AN HISTORICAL LOCATION

For the commemoration of the fiftieth anniversary of the independence of Belgium, the architect Gédéon Bordiau traced the lines of the park on the plain of Linthout, former land of the Civic Guard who used it for manoeuvres, and erected two large exhibition halls connected by a long hemispherical gallery bisected at its centre by a monumental arcade. Unfortunately it was not completed by 1880 for the inauguration of the great National Exhibition dedicated to commerce and industry. As a temporary measure to give it an air of completion, the upper parts of the gallery and the arch were hurriedly constructed of wood and stucco.

Flushed with the success of this first exhibition, events followed one after another and major international exhibitions took place in 1888, 1897 and 1905. It was in 1888 that the site adopted the name of Parc and Palais du Cinquantenaire.

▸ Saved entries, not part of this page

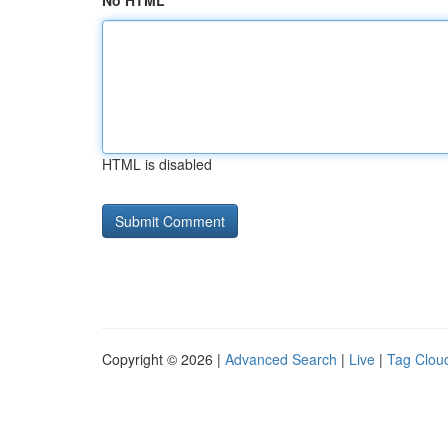
No HTML
HTML is disabled
Copyright © 2026 |
Advanced Search
|
Live
|
Tag Clou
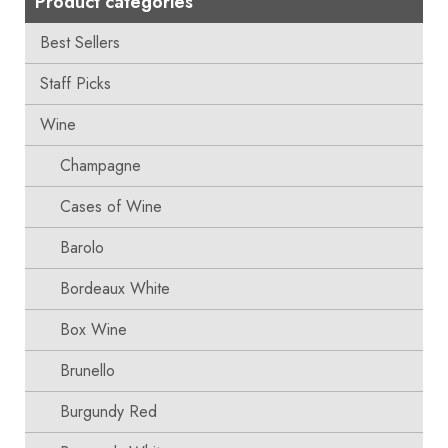
Product categories
Best Sellers
Staff Picks
Wine
Champagne
Cases of Wine
Barolo
Bordeaux White
Box Wine
Brunello
Burgundy Red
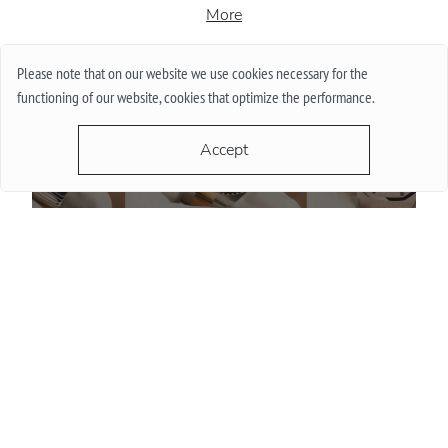
More
Please note that on our website we use cookies necessary for the
functioning of our website, cookies that optimize the performance.
Accept
Do Watch Prices Drop in Summer: Myth vs. Reality
More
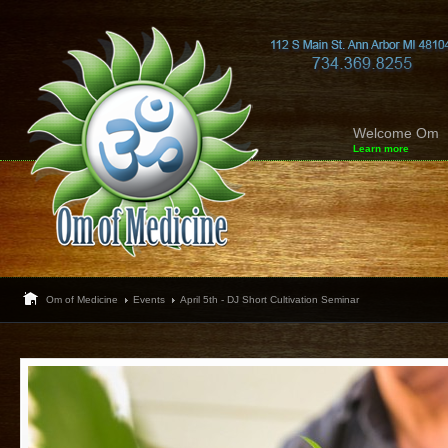
Welcome Om
Learn more
Om of Medicine
Events
April 5th - DJ Short Cultivation Seminar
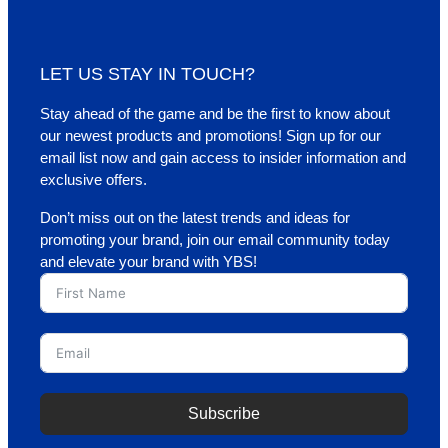
LET US STAY IN TOUCH?
Stay ahead of the game and be the first to know about
our newest products and promotions! Sign up for our
email list now and gain access to insider information and
exclusive offers.
Don’t miss out on the latest trends and ideas for
promoting your brand, join our email community today
and elevate your brand with YBS!
Subscribe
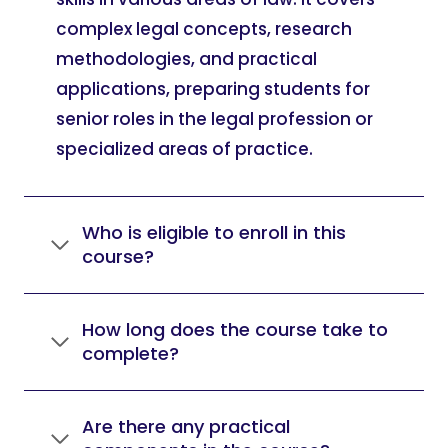
complex legal concepts, research
methodologies, and practical
applications, preparing students for
senior roles in the legal profession or
specialized areas of practice.
Who is eligible to enroll in this
course?
How long does the course take to
complete?
Are there any practical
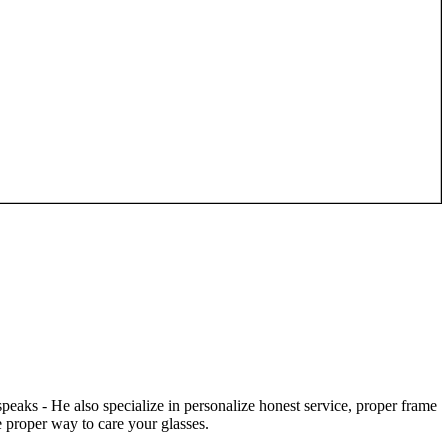
speaks - He also specialize in personalize honest service, proper frame
 proper way to care your glasses.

1880 - Célébration des 50 ans de la Belgique
Arc de Triomphe du Cinquantenaire

When Bordiau died in 1904, King Léopold appointed the frenchman Charles Girault, responsible for the Petit Palais in Paris, to continue the project which lead to the erection of the current arcade in 1905, in time for the 75th anniversary of independence. The same Charles Girault would be responsible for designing the current Museum of Africa in Tervuren. In 1946, a fire destroyed the right wing, symmetrical to our Bordiau hall. The building was rebuilt to house the Museum of Art and History, in a strong neoclassical style quite different from the original palace.

From 1930, the major exhibitions took place on the site of the Palais des Expositions on the Heysel plateau.

The Cinquantenaire is now visited for the beauty of the park, the wealth of the Museums of Royal Art and History, the Autoworld Automobile Museum and the Royal Museum of Armed Forces and its Aviation Hall.